En vue de préserver un climat de paix, de cohésion et de sérénité propice aux études, l’instance avait réaffirmé l’interdiction de toute manifestation culturelle à connotation ethnique ou régionaliste sur les campus sociaux. L’association, qui dit s’être conformée à la loi, estime qu’une telle situation est susceptible d’alimenter un sentiment d’injustice et d’inégalité de traitement entre les différentes composantes de la communauté universitaire. Tout en réaffirmant son attachement aux valeurs de la République, à l’unité nationale, au dialogue interculturel et au respect de toutes les communautés du Sénégal, elle demande que les décisions prises par les autorités universitaires soient appliquées avec impartialité et dans le respect du principe d’égalité. Cet épisode isolé interroge, d’une manière générale, sur la multiplication de ces genres d’associations dans l’espace universitaire. De plus en plus, les étudiants se regroupent en fonction de leur appartenance ethnique, religieuse, géographique ou culturelle. En soi, les associations estudiantines sont une bonne chose. Elles jouent un rôle important dans la mesure où elles répondent souvent à des besoins légitimes. Elles permettent aux nouveaux étudiants de trouver des repères, de développer des réseaux d’entraide, de promouvoir leur patrimoine culturel ou de renforcer la solidarité entre leurs membres. Elles peuvent également contribuer à la préservation des langues et des traditions, tout en favorisant l’expression de la diversité culturelle.

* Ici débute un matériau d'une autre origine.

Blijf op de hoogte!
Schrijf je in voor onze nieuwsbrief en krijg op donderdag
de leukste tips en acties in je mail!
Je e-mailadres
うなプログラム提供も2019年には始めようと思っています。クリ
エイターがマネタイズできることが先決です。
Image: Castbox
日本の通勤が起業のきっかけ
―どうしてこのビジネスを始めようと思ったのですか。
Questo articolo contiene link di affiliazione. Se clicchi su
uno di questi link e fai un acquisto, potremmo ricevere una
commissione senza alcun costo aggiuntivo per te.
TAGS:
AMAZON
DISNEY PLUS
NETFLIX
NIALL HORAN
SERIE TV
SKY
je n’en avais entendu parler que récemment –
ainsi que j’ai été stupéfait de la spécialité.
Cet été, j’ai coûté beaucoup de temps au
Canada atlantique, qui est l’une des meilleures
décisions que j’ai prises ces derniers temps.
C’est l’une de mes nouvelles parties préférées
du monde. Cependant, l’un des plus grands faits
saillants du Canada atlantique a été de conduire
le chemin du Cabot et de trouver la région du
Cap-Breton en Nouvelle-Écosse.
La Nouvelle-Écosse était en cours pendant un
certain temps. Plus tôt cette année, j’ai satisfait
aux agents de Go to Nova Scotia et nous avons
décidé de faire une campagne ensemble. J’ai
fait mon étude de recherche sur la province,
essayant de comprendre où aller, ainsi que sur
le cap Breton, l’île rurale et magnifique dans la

Toutefois, le risque c’est lorsque ces regroupements deviennent des espaces de repli identitaire en lieu et place des cadres d’échange. Cette logique peut progressivement affaiblir la culture du dialogue. Quand les étudiants fréquentent principalement ceux qui leur ressemblent, les occasions de rencontrer d’autres points de vue diminuent. Les préjugés peuvent se renforcer, les incompréhensions s’installer et les tensions s’exacerber, surtout lorsque des rivalités extérieures au monde universitaire s’invitent sur les campus. En effet, les étudiants d’aujourd’hui seront les décideurs et les leaders de demain. Si les réflexes communautaires prennent le pas sur l’intérêt général durant leur formation, ils risquent d’influencer durablement les pratiques professionnelles et les institutions. Pour un pays comme le nôtre, dont la stabilité repose en grande partie sur le dialogue entre ses différentes composantes culturelles et religieuses, cette évolution constitue un enjeu majeur. L’unité nationale ne suppose pas l’effacement des identités, mais leur coexistence dans un cadre commun fondé sur la citoyenneté, l’égalité et le respect mutuel. C’est la pluralité, dans la cohésion, des identités.
Une brève interrogation de l’histoire de l’humanité montre que les sociétés les plus stables sont celles qui ont su transformer leur diversité en facteur d’unité plutôt qu’en source de confrontation. Les exemples nous viennent de la Suisse et du Canada. À l’inverse, de nombreux conflits trouvent leur origine dans l’instrumentalisation des différences identitaires. Ce fut le cas en Irlande du Nord, en Ex-Yougoslavie ou encore au Rwanda.